BEGIN Dataset

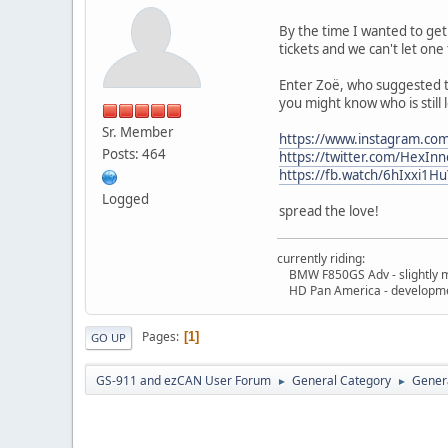
By the time I wanted to get 
tickets and we can't let one
Enter Zoë, who suggested th
you might know who is still l
Sr. Member
https://www.instagram.c
Posts: 464
https://twitter.com/HexI
https://fb.watch/6hIxxi1Hu
Logged
spread the love!
currently riding:
BMW F850GS Adv - slightly m
HD Pan America - developme
Pages
1
GO UP
GS-911 and ezCAN User Forum
General Category
Genera
►
►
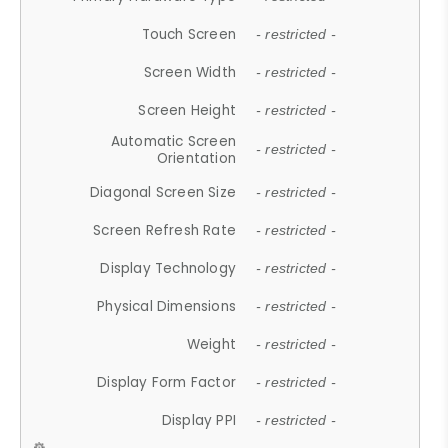
Touch Screen
- restricted -
Screen Width
- restricted -
Screen Height
- restricted -
Automatic Screen
- restricted -
Orientation
Diagonal Screen Size
- restricted -
Screen Refresh Rate
- restricted -
Display Technology
- restricted -
Physical Dimensions
- restricted -
Weight
- restricted -
Display Form Factor
- restricted -
Display PPI
- restricted -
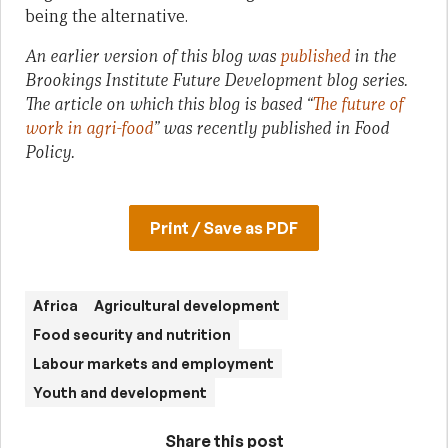
being the alternative.
An earlier version of this blog was
published
in the
Brookings Institute Future Development blog series.
The article on which this blog is based “
The future of
work in agri-food
” was recently published in Food
Policy.
Print / Save as PDF
Africa
Agricultural development
Food security and nutrition
Labour markets and employment
Youth and development
Share this post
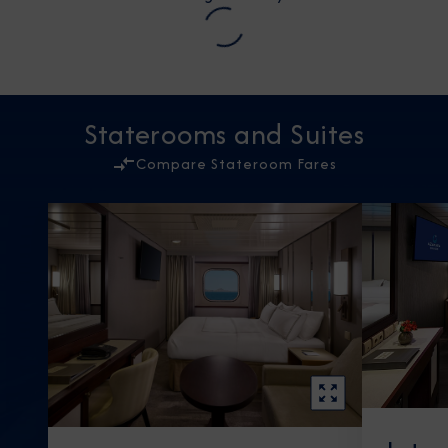
Staterooms and Suites
Compare Stateroom Fares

END Dataset

◆ Directions for this task: Look through the records and copy down every line that holds "Display".

◆ Reply:
Display Technology
Display Form Factor
Display PPI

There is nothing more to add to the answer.